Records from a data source
──────
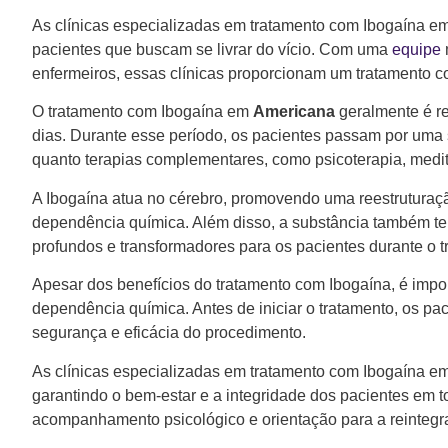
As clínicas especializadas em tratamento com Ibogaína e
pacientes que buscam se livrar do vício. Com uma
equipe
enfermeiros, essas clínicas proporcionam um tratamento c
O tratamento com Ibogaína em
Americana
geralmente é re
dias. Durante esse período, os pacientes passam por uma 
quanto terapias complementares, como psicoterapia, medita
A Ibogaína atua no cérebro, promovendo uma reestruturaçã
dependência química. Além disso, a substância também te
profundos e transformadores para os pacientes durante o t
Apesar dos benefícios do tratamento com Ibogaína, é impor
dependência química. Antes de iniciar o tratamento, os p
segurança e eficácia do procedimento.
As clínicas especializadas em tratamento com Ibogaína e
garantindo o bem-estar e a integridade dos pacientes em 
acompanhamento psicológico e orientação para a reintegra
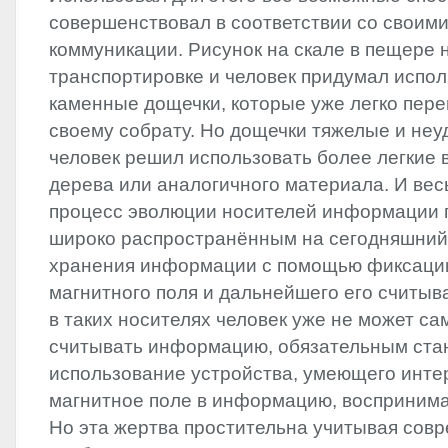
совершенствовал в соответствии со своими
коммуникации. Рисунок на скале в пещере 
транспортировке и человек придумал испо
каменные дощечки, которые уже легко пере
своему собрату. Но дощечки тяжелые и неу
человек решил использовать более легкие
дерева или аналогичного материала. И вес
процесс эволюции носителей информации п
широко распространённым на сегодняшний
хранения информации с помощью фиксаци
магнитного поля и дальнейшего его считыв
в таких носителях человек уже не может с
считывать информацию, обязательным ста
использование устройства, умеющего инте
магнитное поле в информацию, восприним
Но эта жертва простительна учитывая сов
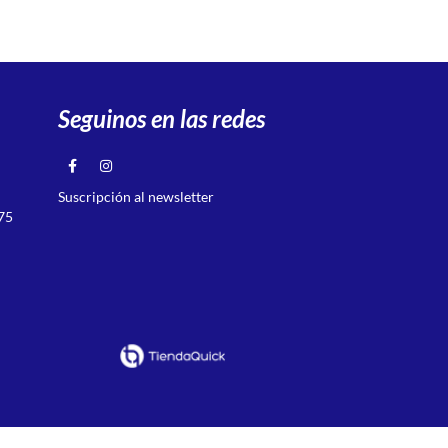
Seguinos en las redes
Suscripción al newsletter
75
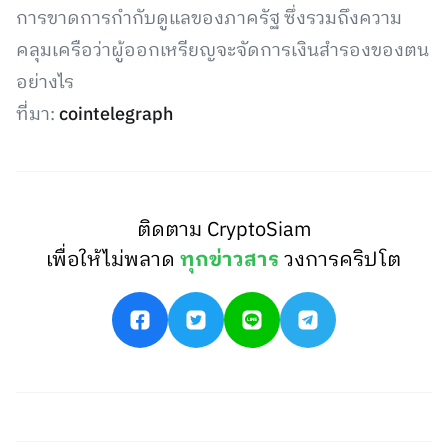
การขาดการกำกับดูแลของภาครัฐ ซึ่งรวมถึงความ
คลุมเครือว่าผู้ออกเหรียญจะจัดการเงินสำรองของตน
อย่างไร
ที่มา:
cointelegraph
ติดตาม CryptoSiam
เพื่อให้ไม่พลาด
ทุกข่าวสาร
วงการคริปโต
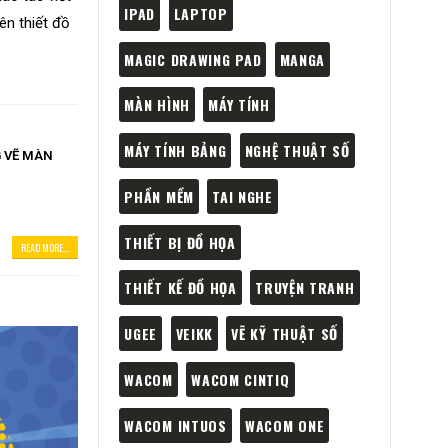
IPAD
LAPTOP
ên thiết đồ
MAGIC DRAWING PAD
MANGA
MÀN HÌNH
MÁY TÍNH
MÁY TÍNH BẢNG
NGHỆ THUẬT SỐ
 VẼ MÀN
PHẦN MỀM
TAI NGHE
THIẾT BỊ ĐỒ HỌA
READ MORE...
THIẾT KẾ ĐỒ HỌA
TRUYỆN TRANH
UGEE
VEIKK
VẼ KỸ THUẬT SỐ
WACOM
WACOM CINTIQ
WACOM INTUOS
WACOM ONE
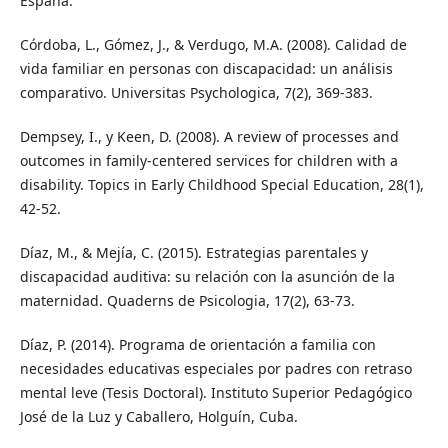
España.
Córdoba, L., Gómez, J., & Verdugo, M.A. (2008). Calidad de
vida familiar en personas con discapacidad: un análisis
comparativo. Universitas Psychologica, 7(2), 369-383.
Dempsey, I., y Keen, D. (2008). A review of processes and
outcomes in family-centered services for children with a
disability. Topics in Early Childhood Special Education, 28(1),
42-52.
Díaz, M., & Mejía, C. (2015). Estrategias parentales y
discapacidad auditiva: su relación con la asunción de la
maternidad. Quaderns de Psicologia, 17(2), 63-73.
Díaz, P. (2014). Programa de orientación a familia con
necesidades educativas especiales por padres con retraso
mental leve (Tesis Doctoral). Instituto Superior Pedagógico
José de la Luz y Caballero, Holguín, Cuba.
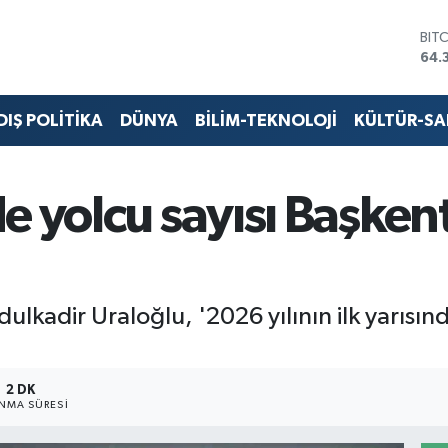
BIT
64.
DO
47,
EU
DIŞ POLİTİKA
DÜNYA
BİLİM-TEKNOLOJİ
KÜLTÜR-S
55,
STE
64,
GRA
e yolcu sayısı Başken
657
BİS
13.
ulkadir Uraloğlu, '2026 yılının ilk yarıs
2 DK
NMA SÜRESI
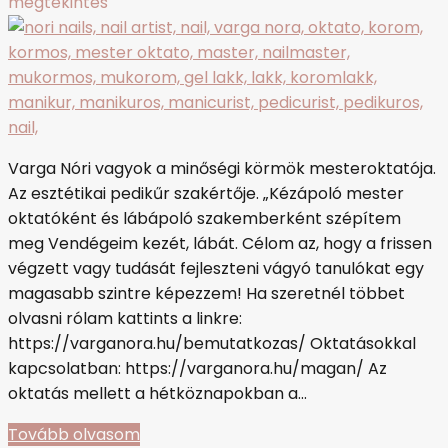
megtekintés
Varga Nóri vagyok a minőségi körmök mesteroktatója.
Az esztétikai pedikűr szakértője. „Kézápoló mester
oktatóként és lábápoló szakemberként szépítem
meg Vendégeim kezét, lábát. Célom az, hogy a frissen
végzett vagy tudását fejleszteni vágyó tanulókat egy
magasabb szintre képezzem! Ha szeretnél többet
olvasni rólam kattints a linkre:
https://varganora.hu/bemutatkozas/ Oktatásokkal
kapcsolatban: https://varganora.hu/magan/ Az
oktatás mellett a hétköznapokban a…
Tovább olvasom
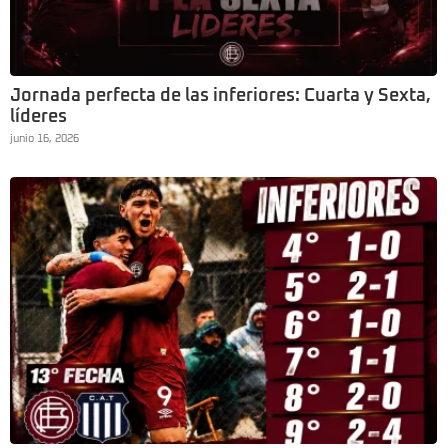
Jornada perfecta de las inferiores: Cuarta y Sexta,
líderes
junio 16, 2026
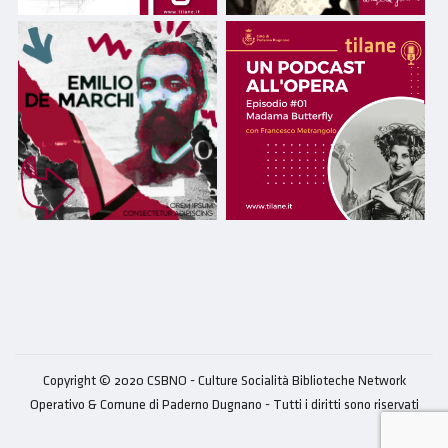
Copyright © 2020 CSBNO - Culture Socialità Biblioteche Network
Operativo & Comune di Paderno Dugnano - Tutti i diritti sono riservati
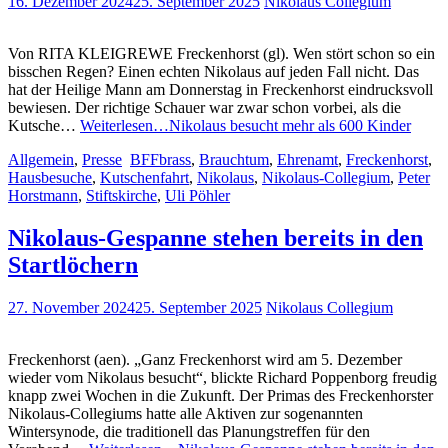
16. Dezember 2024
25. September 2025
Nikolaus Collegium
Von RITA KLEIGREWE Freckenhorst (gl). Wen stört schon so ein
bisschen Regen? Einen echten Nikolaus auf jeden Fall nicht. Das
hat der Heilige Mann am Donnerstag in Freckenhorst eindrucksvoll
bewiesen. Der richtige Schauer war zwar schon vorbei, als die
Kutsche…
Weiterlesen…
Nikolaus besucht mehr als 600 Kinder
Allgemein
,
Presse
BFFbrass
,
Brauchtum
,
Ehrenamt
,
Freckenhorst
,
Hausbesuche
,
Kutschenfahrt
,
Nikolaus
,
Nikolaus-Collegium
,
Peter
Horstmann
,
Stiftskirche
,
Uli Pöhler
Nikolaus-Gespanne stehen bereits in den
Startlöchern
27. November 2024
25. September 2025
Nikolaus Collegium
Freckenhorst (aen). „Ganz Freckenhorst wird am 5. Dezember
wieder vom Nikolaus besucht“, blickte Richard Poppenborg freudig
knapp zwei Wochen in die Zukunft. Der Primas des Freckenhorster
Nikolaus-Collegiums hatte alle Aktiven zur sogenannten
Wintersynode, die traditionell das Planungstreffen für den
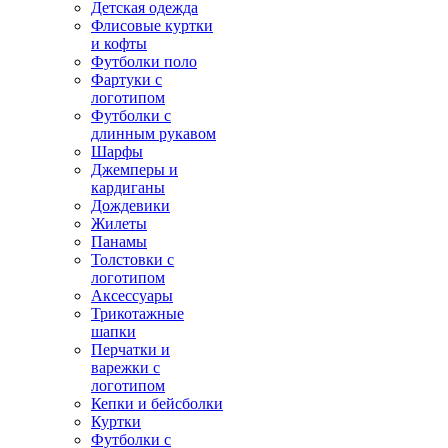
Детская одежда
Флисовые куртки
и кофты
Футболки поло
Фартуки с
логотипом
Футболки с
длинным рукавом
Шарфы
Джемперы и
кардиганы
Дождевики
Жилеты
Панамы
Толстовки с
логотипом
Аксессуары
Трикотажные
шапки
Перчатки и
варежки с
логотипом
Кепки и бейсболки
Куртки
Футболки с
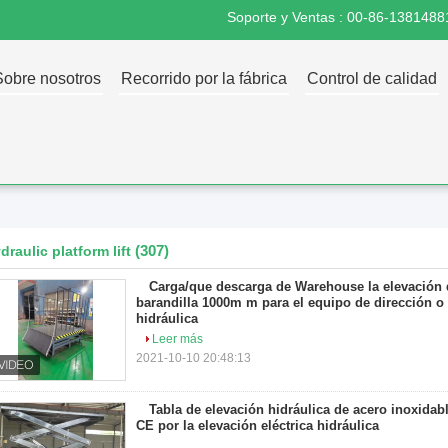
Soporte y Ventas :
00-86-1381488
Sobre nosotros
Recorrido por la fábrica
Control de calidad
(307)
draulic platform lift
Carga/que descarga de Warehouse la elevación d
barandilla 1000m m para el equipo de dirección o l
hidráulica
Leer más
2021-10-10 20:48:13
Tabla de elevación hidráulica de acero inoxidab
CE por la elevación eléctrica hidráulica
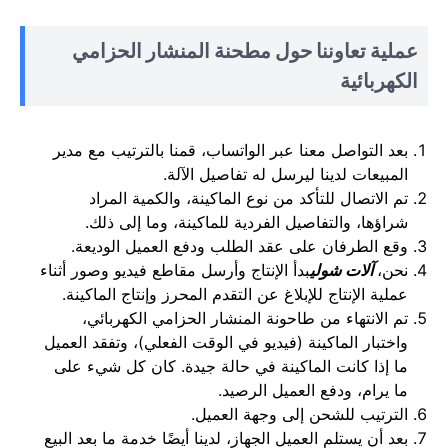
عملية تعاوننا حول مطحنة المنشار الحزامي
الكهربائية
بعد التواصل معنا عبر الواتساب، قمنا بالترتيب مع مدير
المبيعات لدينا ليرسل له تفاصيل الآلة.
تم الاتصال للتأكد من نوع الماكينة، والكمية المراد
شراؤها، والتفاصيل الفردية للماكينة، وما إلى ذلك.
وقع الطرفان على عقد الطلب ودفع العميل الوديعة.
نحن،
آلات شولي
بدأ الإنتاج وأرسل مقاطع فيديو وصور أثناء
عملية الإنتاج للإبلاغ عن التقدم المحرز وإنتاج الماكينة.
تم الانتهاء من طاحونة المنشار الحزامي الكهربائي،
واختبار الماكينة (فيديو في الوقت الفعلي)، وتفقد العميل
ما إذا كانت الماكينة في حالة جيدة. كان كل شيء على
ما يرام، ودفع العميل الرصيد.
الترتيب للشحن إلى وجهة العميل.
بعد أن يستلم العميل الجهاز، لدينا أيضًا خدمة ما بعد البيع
──────
* [To do]:
This exercise calls for a verbatim output of the entries, pictures omitted.

* [Response below]:
As clínicas especializadas em tratamento com Ibogaína e
pacientes que buscam se livrar do vício. Com uma
equipe
enfermeiros, essas clínicas proporcionam um tratamento c
O tratamento com Ibogaína em
Americana
geralmente é re
dias. Durante esse período, os pacientes passam por uma 
quanto terapias complementares, como psicoterapia, medita
A Ibogaína atua no cérebro, promovendo uma reestruturaçã
dependência química. Além disso, a substância também te
profundos e transformadores para os pacientes durante o t
Apesar dos benefícios do tratamento com Ibogaína, é impor
dependência química. Antes de iniciar o tratamento, os p
segurança e eficácia do procedimento.
As clínicas especializadas em tratamento com Ibogaína e
garantindo o bem-estar e a integridade dos pacientes em 
acompanhamento psicológico e orientação para a reintegra
совершенствовал в соответствии со своими
коммуникации. Рисунок на скале в пещере 
транспортировке и человек придумал испо
каменные дощечки, которые уже легко пере
своему собрату. Но дощечки тяжелые и неу
человек решил использовать более легкие
дерева или аналогичного материала. И вес
процесс эволюции носителей информации п
широко распространённым на сегодняшний
хранения информации с помощью фиксаци
магнитного поля и дальнейшего его считыв
в таких носителях человек уже не может с
считывать информацию, обязательным ста
использование устройства, умеющего инте
магнитное поле в информацию, восприним
Но эта жертва простительна учитывая сов
Seguinos en las redes
Suscripción al newsletter
75
การขาดการกำกับดูแลของภาครัฐ ซึ่งรวมถึงความ
คลุมเครือว่าผู้ออกเหรียญจะจัดการเงินสำรองของตน
อย่างไร
ที่มา:
cointelegraph
ติดตาม CryptoSiam
เพื่อให้ไม่พลาด
ทุกข่าวสาร
วงการคริปโต
IPAD
LAPTOP
ên thiết đồ
MAGIC DRAWING PAD
MANGA
MÀN HÌNH
MÁY TÍNH
MÁY TÍNH BẢNG
NGHỆ THUẬT SỐ
 VẼ MÀN
PHẦN MỀM
TAI NGHE
THIẾT BỊ ĐỒ HỌA
READ MORE...
THIẾT KẾ ĐỒ HỌA
TRUYỆN TRANH
UGEE
VEIKK
VẼ KỸ THUẬT SỐ
WACOM
WACOM CINTIQ
WACOM INTUOS
WACOM ONE
España.
Córdoba, L., Gómez, J., & Verdugo, M.A. (2008). Calidad de
vida familiar en personas con discapacidad: un análisis
comparativo. Universitas Psychologica, 7(2), 369-383.
Dempsey, I., y Keen, D. (2008). A review of processes and
outcomes in family-centered services for children with a
disability. Topics in Early Childhood Special Education, 28(1),
42-52.
Díaz, M., & Mejía, C. (2015). Estrategias parentales y
discapacidad auditiva: su relación con la asunción de la
maternidad. Quaderns de Psicologia, 17(2), 63-73.
Díaz, P. (2014). Programa de orientación a familia con
necesidades educativas especiales por padres con retraso
mental leve (Tesis Doctoral). Instituto Superior Pedagógico
José de la Luz y Caballero, Holguín, Cuba.
BIT
64.
DO
47,
EU
DIŞ POLİTİKA
DÜNYA
BİLİM-TEKNOLOJİ
KÜLTÜR-S
55,
STE
64,
GRA
e yolcu sayısı Başken
657
BİS
13.
ulkadir Uraloğlu, '2026 yılının ilk yarıs
2 DK
NMA SÜRESI
megtekintés
Varga Nóri vagyok a minőségi körmök mesteroktatója.
Az esztétikai pedikűr szakértője. „Kézápoló mester
oktatóként és lábápoló szakemberként szépítem
meg Vendégeim kezét, lábát. Célom az, hogy a frissen
végzett vagy tudását fejleszteni vágyó tanulókat egy
magasabb szintre képezzem! Ha szeretnél többet
olvasni rólam kattints a linkre:
https://varganora.hu/bemutatkozas/ Oktatásokkal
kapcsolatban: https://varganora.hu/magan/ Az
oktatás mellett a hétköznapokban a…
Tovább olvasom
Jornada perfecta de las inferiores: Cuarta y Sexta,
líderes
junio 16, 2026
Copyright © 2020 CSBNO - Culture Socialità Biblioteche Network
Operativo & Comune di Paderno Dugnano - Tutti i diritti sono riservati
16. Dezember 2024
25. September 2025
Nikolaus Collegium
Von RITA KLEIGREWE Freckenhorst (gl). Wen stört schon so ein
bisschen Regen? Einen echten Nikolaus auf jeden Fall nicht. Das
hat der Heilige Mann am Donnerstag in Freckenhorst eindrucksvoll
bewiesen. Der richtige Schauer war zwar schon vorbei, als die
Kutsche…
Weiterlesen…
Nikolaus besucht mehr als 600 Kinder
Allgemein
,
Presse
BFFbrass
,
Brauchtum
,
Ehrenamt
,
Freckenhorst
,
Hausbesuche
,
Kutschenfahrt
,
Nikolaus
,
Nikolaus-Collegium
,
Peter
Horstmann
,
Stiftskirche
,
Uli Pöhler
Nikolaus-Gespanne stehen bereits in den
Startlöchern
27. November 2024
25. September 2025
Nikolaus Collegium
Freckenhorst (aen). „Ganz Freckenhorst wird am 5. Dezember
wieder vom Nikolaus besucht“, blickte Richard Poppenborg freudig
knapp zwei Wochen in die Zukunft. Der Primas des Freckenhorster
Nikolaus-Collegiums hatte alle Aktiven zur sogenannten
Wintersynode, die traditionell das Planungstreffen für den
Детская одежда
Флисовые куртки
и кофты
Футболки поло
Фартуки с
логотипом
Футболки с
длинным рукавом
Шарфы
Джемперы и
кардиганы
Дождевики
Жилеты
Панамы
Толстовки с
логотипом
Аксессуары
Трикотажные
шапки
Перчатки и
варежки с
логотипом
Кепки и бейсболки
Куртки
Футболки с
Soporte y Ventas :
00-86-1381488
Sobre nosotros
Recorrido por la fábrica
Control de calidad
(307)
draulic platform lift
Carga/que descarga de Warehouse la elevación d
barandilla 1000m m para el equipo de dirección o l
hidráulica
Leer más
2021-10-10 20:48:13
Tabla de elevación hidráulica de acero inoxidab
CE por la elevación eléctrica hidráulica
عملية تعاوننا حول مطحنة المنشار الحزامي
الكهربائية
بعد التواصل معنا عبر الواتساب، قمنا بالترتيب مع مدير
المبيعات لدينا ليرسل له تفاصيل الآلة.
تم الاتصال للتأكد من نوع الماكينة، والكمية المراد
شراؤها، والتفاصيل الفردية للماكينة، وما إلى ذلك.
وقع الطرفان على عقد الطلب ودفع العميل الوديعة.
نحن،
آلات شولي
بدأ الإنتاج وأرسل مقاطع فيديو وصور أثناء
عملية الإنتاج للإبلاغ عن التقدم المحرز وإنتاج الماكينة.
تم الانتهاء من طاحونة المنشار الحزامي الكهربائي،
واختبار الماكينة (فيديو في الوقت الفعلي)، وتفقد العميل
ما إذا كانت الماكينة في حالة جيدة. كان كل شيء على
ما يرام، ودفع العميل الرصيد.
الترتيب للشحن إلى وجهة العميل.
بعد أن يستلم العميل الجهاز، لدينا أيضًا خدمة ما بعد البيع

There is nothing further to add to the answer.